When I read this sheet, this chosen quote of Amery’s stood out; it amplified the sting I was left with. I cannot claim that this was a crime that deserved justice and I apologize for creating parallels with his life threatening versus my materialistic situation, but in my head all I knew was that I had no option but to go back in time and change what was done. My mind saw no choices: I had to go back and un-nudge that table, that was the only way the situation would achieve justice. I didn’t accept the idea of time. And this is exactly how I relate to Amery’s quote “the time sense of the person trapped in resentment is twisted around, dis-ordered, if you wish, for it desires two impossible things: regression into the past and nullification of what happened.”

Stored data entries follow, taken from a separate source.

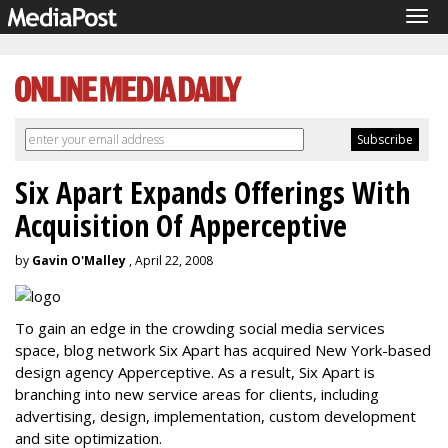
Tog
navi
Six Apart Expands Offerings With
Acquisition Of Apperceptive
by
Gavin O'Malley
, April 22, 2008
To gain an edge in the crowding social media services
space, blog network Six Apart has acquired New York-based
design agency Apperceptive. As a result, Six Apart is
branching into new service areas for clients, including
advertising, design, implementation, custom development
and site optimization.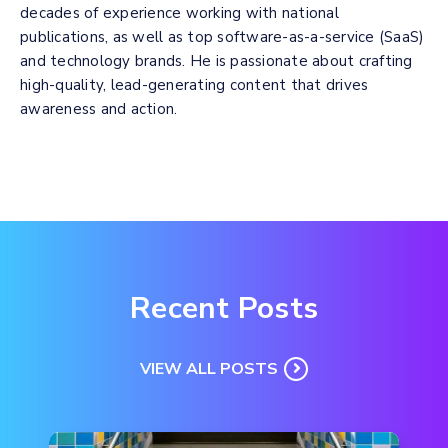
decades of experience working with national
publications, as well as top software-as-a-service (SaaS)
and technology brands. He is passionate about crafting
high-quality, lead-generating content that drives
awareness and action.
Recent Posts
VIEW ALL POSTS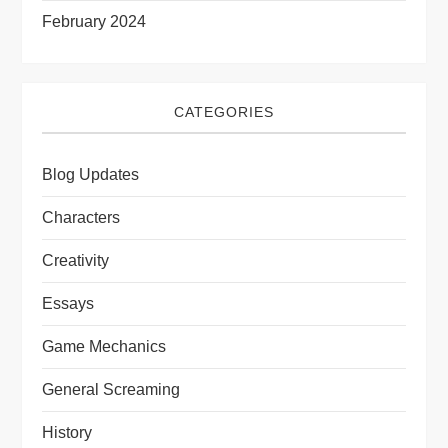
February 2024
CATEGORIES
Blog Updates
Characters
Creativity
Essays
Game Mechanics
General Screaming
History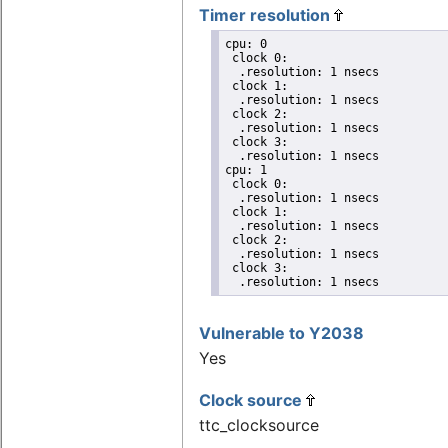
Timer resolution
cpu: 0

 clock 0:

  .resolution: 1 nsecs

 clock 1:

  .resolution: 1 nsecs

 clock 2:

  .resolution: 1 nsecs

 clock 3:

  .resolution: 1 nsecs

cpu: 1

 clock 0:

  .resolution: 1 nsecs

 clock 1:

  .resolution: 1 nsecs

 clock 2:

  .resolution: 1 nsecs

 clock 3:

  .resolution: 1 nsecs
Vulnerable to Y2038
Yes
Clock source
ttc_clocksource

For a whole month I was in denial that the tea had spilt on and seeped inside the laptop, even though experts had diagnosed that the logic board and display had to be changed and that it was my only chance of getting the laptop to work. I didn’t acknowledge the spilling as an action of the past. I believed that I possessed power over my action and I could beat this fixed ontological idea of time, all if I could just undo my mistake. The fate of the present and future of my laptop were in my hands because I was planning on reversing time to my past to undo the damage done. My solution for attaining justice in this scenario was by getting the laptop fixed without spending a single rupee on it. So for that one month I ran behind every expert in the city, searching and begging for any manner in which I’d have the laptop organized and proper without paying a sole rupee.

Many of my friends and family kept telling me not to get stuck in the action of the past but to move forward and learn from the experience; I detested the idea of moving forward when I was nowhere in the future. These people who discouraged my fixation of the incident, also unconsciously dissuaded my goal of achieving justice, in whatever manner I needed to. They say when the laptop is ruined, it is an action of the past, if somebody fixes it, then it is an action of the present/future but not a reverse undoing into the past. I know my present was the past- I was living that moment of nudging the table for many weeks ahead, saw no logical reason why people kept explaining these three broken down absolutes of time- past, present and future...” The emphasis on the absence and irreversibility of past and historical injustice endows the time of history with something uncomfortable, something unjust and almost unacceptable in a moral sense.”

In today’s world, if you feel that your mind isn’t sitting in the present then how do you relate to the world outside who’re constantly judging and un-accepting of your state of being categorizing you in the ‘Universal notion’ of time... "The whole history of Western philosophy, according to Derrida, has been influenced by a certain conception of time that puts too much emphasis on the present and the actual to the disadvantage of the absent and in-actual.” Who is to decide what is in-actual?